As we set sail into 2026, I find myself reflecting on how much has changed over the past three years. The steady drumbeat of “peak oil” and “peak demand” continues to echo across the industry, yet global demand still rises in step with production. U.S. production was 13.78 million barrels of oil per day at the end of the year! The long-anticipated “oil glut” – those millions of barrels floating toward market – has yet to materialize onshore. Many experts believe this will occur; the question is when. In a similar manner, attention is turning toward an expected LNG surplus projected for 2027–28. While new projects continue to advance, associated gas production from the Lower 48 could decline significantly if oil prices remain low. This could potentially impact future gas supply. Similarly, large-scale LNG projects are also prone to delays and increased costs which could greatly affect the timing of future supply.

The Hype and Promise of AI

Electric vehicles were once an anticipated growth sector in the auto industry. Yet we’re now witnessing a precipitous decline in EV sales. The solar panel power sector is predicted to continue its meteoric rise. But the reality of base-load power demand and the loss of subsidies will certainly impact on the growth of this industry. And then there’s artificial intelligence – the technology many claim will change everything. I’m not sure it will change absolutely everything, but I do see remarkable potential in its applications.

In January, I had the privilege of attending the International Petroleum Technology Conference in Dubai. It was a short, two-day meeting focused on a massive topic: how AI is being applied within petroleum technology. I’ll admit, I wasn’t certain how much I would enjoy the event, but the program was excellent and I left with valuable insights into how companies are adopting AI, how geoscientists are integrating it into their workflows and how much I need to learn.

The discussions were broad-ranging, and it was clear that AI applications in geoscience are still evolving. On a personal level, I realized just how far down the learning curve I am, and the importance of investing time to understand how AI can enhance my daily work, improve efficiency, and shorten cycle times. Like any new technology, there will be frustrations and challenges, and I expect to rely on both my colleagues and my kids for a bit of support along the way.

One key takeaway from the conference was what I did not hear: no one suggested that AI will replace people. That, perhaps, was the most important lesson. Industry leaders emphasized that AI is a tool – a powerful one – but still dependent on human guidance, teaching, and evaluation.

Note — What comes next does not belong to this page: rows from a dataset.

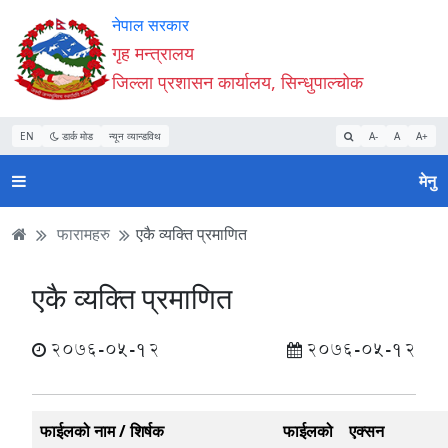
Accessibility
मुख्य
मुख्य
वेबसाइट
नेपाल सरकार
Mode
सामाग्री
नेभिगेसन
खोजमा
गृह मन्त्रालय
सुरु
पढ्नुहाेस्
पढ्नुहाेस्
जानुहोस्
जिल्ला प्रशासन कार्यालय, सिन्धुपाल्चोक
गर्नुहोस्
EN
डार्क मोड
न्यून व्यान्डविथ
A-
A
A+
मेनु
फारामहरु
एकै व्यक्ति प्रमाणित
एकै व्यक्ति प्रमाणित
2076-05-12
2076-05-12
फाईलको नाम / शिर्षक
फाईलको
एक्सन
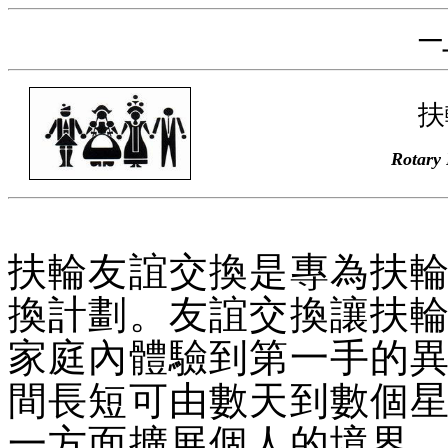
─
扶
Rotary
扶輪友誼交換是專為扶
換計劃。友誼交換讓扶
家庭內體驗到第一手的
間長短可由數天到數個
一方面擴展個人的境界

I also learned a new term: 

“hallucination.” A young professional from Microsoft, who happened to sit next to me on the airplane, explained that AI sometimes “hallucinates” when it encounters gaps in data or logic, producing results that appear confident but are simply inaccurate. It’s a fascinating concept and, at its core, just another form of bad data interpretation. Maybe Timothy Leary isn’t dead after all.

Personally, I have experienced what I call “AI bias.” I have asked for revisions and edits on some of my writing and have discovered the entire context was changed, making the opposite point. It might be an indication of the programming and as the Great and Powerful Oz said, “Pay no attention to that man behind the curtain.”

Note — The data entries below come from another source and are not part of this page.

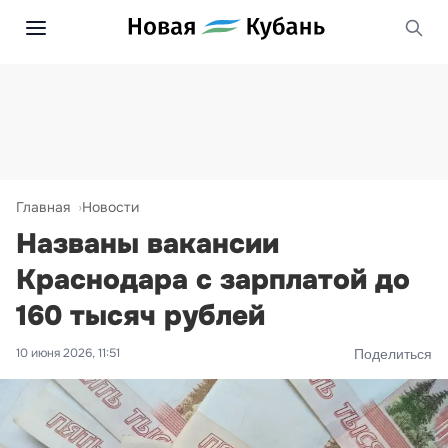
Главная
Новости
Названы вакансии
Краснодара с зарплатой до
160 тысяч рублей
10 июня 2026, 11:51
Поделиться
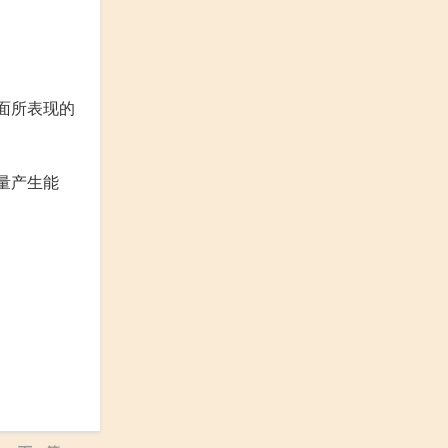
路面所表现的
热量产生能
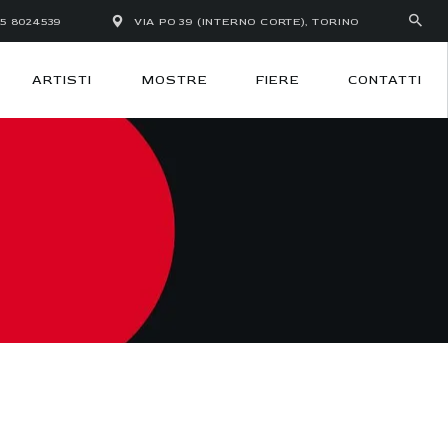
35 8024539
VIA PO 39 (INTERNO CORTE), TORINO
ARTISTI
MOSTRE
FIERE
CONTATTI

The AI race seems to have taken on a life of its own, with countless voices predicting how it will transform our world. There’s truth in that – AI will reshape many aspects of our work; but it’s important to remember that we, not technology, control the pace and direction of its evolution in its application to geoscience and the subsurface.

What Does AI Mean for the Geoscientist?

As geoscientists, we stand at an exciting frontier. AI gives us the ability to streamline workflows, evaluate multiple scenarios simultaneously, and improve both decision quality and interpretation accuracy. Over the past week, I’ve realized that nearly everyone in our industry is grappling with how to best apply AI and large language models to their work. The driving force behind it all is computational power – the “energy” that enables us to perform analyses thousands, even millions, of times faster. This will underpin the next wave of progress in reservoir modeling, production optimization, drilling prediction, and operational efficiency – all of which can potentially help reduce cost and uncertainty.

As I mentioned last month, AI also has tremendous potential as a teaching bridge for the next generation of geoscientists. It can rapidly generate summaries of technical topics and link directly to research and publications relevant to the questions being asked. Used wisely, it can enhance how we learn, share, and innovate as an industry.